Kennard había dicho que eran basuras supersticiosas, supercherías. Pero, ya fuera que Elorie hubiera perdido verdaderamente sus poderes o creyera que los había perdido, el efecto sería el mismo. Y tal vez había en ello algo de cierto. Él conocía el terrible agotamiento y el drenaje nervioso que implicaba el trabajo con matriz, incluso en su nivel de recién llegado. Kennard le había aconsejado que evitara el sexo durante un tiempo antes de hacer cualquier trabajo serio con las pantallas. Era lógico pensar que las Celadoras debían conservar permanentemente su fuerza máxima, protegiendo sus poderes en el aislamiento, sin consagrar energías a otros vínculos y preocupaciones.
Recordó el día en que ella se había desmayado en las pantallas y que él había creído que su corazón se había detenido. Kerwin tomó a Elorie en sus brazos y la estrechó con fuerza, pensando:
¡Al menos está a salvo de eso ahora!
Pero ese día la había tocado, le había dado fuerzas. ¿Ese contacto la habría destruido como Celadora?
—No —dijo ella suavemente, leyéndole el pensamiento como lo hacía con frecuencia.

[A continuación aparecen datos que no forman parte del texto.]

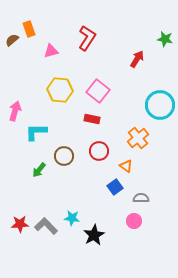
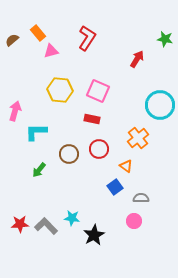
orange rectangle: moved 9 px right, 4 px down; rotated 21 degrees counterclockwise
pink square: rotated 15 degrees counterclockwise
red circle: moved 2 px up
brown circle: moved 5 px right, 2 px up
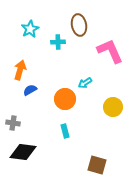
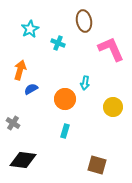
brown ellipse: moved 5 px right, 4 px up
cyan cross: moved 1 px down; rotated 24 degrees clockwise
pink L-shape: moved 1 px right, 2 px up
cyan arrow: rotated 48 degrees counterclockwise
blue semicircle: moved 1 px right, 1 px up
gray cross: rotated 24 degrees clockwise
cyan rectangle: rotated 32 degrees clockwise
black diamond: moved 8 px down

Desde el momento en que te toqué a través de la matriz, supe que serías… alguien especial, alguien que perturbaría mi paz, pero fui orgullosa. Creí que podría mantener el control. Además estaba Taniquel: yo la envidiaba, pero sabía que no estarías demasiado solo. —De repente, sus ojos se llenaron de lágrimas—. Extrañaré a Tani. Me gustaría que las cosas hubieran sido diferentes, que hubiéramos podido marcharnos de otro modo, de una manera que no les hiciera odiarnos. Quiero tanto a Tani.